Segment Start: Extracted entries

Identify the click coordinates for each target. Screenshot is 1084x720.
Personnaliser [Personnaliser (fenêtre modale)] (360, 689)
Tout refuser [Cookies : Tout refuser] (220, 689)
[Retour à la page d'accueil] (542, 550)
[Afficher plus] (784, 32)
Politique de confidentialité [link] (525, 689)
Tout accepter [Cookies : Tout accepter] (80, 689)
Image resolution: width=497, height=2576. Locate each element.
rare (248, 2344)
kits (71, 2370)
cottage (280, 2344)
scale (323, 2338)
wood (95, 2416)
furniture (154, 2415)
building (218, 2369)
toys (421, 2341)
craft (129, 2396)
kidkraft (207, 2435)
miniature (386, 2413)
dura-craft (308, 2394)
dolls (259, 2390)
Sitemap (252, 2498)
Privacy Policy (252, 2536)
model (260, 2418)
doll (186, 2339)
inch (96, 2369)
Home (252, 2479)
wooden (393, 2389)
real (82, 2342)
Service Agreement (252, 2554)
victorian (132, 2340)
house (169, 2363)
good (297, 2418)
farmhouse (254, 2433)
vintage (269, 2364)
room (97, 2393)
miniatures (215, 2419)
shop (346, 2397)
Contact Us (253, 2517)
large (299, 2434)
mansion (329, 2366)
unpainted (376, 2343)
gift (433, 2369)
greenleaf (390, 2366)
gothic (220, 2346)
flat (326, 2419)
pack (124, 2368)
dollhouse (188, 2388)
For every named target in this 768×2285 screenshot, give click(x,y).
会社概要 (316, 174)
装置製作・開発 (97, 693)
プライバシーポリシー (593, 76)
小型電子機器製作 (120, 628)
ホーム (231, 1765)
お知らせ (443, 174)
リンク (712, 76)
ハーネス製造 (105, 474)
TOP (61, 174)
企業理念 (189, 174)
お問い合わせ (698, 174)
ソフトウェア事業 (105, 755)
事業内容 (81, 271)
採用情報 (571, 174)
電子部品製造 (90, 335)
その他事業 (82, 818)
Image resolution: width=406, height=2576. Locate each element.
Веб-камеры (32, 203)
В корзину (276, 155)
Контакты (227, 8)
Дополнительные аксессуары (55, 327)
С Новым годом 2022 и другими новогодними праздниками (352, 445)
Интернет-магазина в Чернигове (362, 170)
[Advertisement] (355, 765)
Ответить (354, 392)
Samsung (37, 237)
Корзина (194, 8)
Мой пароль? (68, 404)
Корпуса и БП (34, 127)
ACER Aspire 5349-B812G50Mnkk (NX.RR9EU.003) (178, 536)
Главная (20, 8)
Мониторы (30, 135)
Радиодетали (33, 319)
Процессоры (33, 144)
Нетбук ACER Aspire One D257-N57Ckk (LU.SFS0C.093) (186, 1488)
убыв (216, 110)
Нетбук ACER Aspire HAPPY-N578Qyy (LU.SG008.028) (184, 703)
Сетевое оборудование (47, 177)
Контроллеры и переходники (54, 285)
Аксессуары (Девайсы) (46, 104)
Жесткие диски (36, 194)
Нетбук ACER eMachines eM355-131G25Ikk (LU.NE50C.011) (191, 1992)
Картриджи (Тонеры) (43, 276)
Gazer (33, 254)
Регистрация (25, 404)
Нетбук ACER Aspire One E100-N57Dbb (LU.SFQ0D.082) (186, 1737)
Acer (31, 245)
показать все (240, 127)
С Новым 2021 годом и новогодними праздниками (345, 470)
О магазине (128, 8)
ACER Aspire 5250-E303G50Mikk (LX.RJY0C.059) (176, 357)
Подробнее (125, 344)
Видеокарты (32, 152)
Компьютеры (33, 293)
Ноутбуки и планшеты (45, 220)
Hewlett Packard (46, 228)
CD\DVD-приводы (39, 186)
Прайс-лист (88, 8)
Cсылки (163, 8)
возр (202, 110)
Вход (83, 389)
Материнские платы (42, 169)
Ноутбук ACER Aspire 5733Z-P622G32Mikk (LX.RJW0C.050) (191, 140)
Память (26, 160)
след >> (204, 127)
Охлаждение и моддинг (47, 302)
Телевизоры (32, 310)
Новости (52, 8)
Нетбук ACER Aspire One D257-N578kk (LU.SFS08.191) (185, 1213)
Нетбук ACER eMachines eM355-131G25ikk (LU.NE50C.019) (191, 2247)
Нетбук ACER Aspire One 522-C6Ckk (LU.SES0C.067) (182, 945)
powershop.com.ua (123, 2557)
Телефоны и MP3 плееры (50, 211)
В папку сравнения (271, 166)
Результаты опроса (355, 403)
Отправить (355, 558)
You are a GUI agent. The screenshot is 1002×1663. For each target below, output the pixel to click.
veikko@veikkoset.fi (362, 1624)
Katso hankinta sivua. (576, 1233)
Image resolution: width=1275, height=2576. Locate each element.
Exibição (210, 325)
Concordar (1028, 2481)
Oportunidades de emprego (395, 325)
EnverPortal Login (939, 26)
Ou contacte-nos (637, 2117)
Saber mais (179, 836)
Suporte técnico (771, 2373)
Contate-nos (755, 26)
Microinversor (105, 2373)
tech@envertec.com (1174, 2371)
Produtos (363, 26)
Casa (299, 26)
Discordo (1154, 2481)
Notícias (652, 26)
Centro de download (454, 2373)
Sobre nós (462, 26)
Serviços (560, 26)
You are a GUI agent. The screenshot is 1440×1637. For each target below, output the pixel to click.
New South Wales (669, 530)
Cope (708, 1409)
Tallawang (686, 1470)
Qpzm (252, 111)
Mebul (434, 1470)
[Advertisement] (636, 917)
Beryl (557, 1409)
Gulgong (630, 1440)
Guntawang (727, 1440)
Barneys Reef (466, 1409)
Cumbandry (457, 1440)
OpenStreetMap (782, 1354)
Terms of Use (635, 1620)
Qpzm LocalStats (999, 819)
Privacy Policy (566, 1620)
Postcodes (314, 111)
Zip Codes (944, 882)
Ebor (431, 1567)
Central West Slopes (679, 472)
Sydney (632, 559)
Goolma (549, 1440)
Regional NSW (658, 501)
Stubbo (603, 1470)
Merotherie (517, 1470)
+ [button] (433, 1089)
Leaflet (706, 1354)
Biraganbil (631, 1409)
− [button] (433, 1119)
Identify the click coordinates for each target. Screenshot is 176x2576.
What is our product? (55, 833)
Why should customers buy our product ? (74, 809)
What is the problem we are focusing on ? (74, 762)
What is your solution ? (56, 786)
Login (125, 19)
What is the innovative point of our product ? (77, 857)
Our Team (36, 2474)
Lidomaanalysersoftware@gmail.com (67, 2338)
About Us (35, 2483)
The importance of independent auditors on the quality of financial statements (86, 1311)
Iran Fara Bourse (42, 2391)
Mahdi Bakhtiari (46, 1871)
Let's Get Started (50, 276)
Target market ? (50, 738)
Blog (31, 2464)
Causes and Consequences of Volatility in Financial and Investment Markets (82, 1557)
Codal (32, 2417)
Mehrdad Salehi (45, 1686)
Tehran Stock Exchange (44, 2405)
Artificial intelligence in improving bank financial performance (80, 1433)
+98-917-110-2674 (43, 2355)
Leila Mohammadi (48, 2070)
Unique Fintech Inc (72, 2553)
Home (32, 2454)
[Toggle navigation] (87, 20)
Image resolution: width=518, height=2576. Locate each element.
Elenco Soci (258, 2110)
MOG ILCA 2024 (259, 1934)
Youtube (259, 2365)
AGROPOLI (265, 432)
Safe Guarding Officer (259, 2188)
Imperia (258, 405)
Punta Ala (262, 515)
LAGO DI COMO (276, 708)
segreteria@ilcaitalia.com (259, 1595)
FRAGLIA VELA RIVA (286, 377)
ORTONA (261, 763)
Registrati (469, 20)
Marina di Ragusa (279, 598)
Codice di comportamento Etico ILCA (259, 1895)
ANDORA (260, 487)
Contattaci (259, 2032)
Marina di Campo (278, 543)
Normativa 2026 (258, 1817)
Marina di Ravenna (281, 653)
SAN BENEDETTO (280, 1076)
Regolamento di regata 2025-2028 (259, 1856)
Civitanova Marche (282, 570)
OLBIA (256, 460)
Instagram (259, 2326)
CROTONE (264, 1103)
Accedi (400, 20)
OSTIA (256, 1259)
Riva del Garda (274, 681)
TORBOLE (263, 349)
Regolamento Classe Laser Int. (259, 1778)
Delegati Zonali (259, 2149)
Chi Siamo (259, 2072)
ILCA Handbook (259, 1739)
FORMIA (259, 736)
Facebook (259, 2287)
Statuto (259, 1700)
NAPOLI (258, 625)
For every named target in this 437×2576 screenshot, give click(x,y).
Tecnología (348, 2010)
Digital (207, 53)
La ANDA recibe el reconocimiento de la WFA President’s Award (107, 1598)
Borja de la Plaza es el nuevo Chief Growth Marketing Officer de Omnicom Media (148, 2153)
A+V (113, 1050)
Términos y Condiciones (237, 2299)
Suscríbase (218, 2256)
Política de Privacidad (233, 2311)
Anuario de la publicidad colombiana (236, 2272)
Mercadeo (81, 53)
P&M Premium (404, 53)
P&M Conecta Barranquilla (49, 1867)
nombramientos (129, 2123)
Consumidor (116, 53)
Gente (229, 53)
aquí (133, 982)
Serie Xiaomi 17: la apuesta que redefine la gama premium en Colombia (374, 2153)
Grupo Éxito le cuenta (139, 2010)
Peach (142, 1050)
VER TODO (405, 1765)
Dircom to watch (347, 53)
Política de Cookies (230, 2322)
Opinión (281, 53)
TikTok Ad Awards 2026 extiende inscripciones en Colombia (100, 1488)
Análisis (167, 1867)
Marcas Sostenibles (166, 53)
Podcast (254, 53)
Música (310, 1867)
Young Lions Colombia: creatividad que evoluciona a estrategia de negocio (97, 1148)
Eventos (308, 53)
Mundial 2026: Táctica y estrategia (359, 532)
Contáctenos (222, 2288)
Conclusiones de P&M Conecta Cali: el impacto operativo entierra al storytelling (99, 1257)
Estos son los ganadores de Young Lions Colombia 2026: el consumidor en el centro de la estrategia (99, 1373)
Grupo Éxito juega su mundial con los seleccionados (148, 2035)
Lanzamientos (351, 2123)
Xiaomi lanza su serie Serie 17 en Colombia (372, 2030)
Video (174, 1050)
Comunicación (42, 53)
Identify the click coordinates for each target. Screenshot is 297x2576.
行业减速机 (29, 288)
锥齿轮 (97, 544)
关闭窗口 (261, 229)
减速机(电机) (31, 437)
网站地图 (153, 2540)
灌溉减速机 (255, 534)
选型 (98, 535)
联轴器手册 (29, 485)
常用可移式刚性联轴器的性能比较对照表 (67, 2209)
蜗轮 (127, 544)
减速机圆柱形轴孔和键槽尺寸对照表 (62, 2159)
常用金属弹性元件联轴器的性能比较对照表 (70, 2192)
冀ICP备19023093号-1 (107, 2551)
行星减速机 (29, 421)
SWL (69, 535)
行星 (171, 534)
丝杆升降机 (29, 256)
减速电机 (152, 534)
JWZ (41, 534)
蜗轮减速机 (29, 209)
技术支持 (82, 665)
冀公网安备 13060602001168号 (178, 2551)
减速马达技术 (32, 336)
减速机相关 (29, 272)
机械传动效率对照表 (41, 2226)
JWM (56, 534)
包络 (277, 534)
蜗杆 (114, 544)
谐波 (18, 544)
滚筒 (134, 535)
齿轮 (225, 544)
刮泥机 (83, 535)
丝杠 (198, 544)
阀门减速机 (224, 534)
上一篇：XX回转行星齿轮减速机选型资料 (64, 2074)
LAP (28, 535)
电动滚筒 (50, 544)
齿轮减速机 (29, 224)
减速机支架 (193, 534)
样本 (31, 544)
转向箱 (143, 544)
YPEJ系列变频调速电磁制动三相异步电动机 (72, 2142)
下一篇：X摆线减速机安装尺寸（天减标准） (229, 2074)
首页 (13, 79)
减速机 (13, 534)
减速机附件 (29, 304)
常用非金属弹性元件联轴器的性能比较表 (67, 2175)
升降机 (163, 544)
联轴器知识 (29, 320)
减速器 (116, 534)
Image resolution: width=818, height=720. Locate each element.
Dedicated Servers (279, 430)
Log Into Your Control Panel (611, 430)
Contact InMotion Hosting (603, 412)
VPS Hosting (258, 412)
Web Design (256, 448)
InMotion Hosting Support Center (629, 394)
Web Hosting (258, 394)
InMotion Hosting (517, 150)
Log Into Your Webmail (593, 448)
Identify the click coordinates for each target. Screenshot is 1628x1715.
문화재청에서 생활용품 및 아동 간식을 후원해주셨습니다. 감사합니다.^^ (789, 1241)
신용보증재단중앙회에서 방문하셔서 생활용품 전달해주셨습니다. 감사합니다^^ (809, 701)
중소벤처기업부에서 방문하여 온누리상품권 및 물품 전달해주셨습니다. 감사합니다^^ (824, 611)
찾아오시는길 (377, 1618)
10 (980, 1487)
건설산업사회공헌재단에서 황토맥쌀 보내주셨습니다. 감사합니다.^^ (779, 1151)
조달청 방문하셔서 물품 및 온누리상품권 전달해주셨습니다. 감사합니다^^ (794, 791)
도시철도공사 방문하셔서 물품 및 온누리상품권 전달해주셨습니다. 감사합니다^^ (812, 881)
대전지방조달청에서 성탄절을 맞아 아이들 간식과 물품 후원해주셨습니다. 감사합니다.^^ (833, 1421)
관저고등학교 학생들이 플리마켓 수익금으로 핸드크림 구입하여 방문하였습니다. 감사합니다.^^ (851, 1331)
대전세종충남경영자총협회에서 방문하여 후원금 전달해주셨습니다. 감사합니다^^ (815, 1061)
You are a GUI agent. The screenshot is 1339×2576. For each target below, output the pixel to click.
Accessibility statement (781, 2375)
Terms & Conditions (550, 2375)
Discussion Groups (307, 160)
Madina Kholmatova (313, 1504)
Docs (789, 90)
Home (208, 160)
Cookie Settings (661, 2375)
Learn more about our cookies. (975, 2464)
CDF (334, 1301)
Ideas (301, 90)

Segment End: Extracted entries

Copy out the data above word for word, starting at its first line and ending with the line that contains "unpainted (376, 2343)".

Identify the click coordinates for each target. Screenshot is 1084x720.
Personnaliser [Personnaliser (fenêtre modale)] (360, 689)
Tout refuser [Cookies : Tout refuser] (220, 689)
[Retour à la page d'accueil] (542, 550)
[Afficher plus] (784, 32)
Politique de confidentialité [link] (525, 689)
Tout accepter [Cookies : Tout accepter] (80, 689)
Image resolution: width=497, height=2576. Locate each element.
rare (248, 2344)
kits (71, 2370)
cottage (280, 2344)
scale (323, 2338)
wood (95, 2416)
furniture (154, 2415)
building (218, 2369)
toys (421, 2341)
craft (129, 2396)
kidkraft (207, 2435)
miniature (386, 2413)
dura-craft (308, 2394)
dolls (259, 2390)
Sitemap (252, 2498)
Privacy Policy (252, 2536)
model (260, 2418)
doll (186, 2339)
inch (96, 2369)
Home (252, 2479)
wooden (393, 2389)
real (82, 2342)
Service Agreement (252, 2554)
victorian (132, 2340)
house (169, 2363)
good (297, 2418)
farmhouse (254, 2433)
vintage (269, 2364)
room (97, 2393)
miniatures (215, 2419)
shop (346, 2397)
Contact Us (253, 2517)
large (299, 2434)
mansion (329, 2366)
unpainted (376, 2343)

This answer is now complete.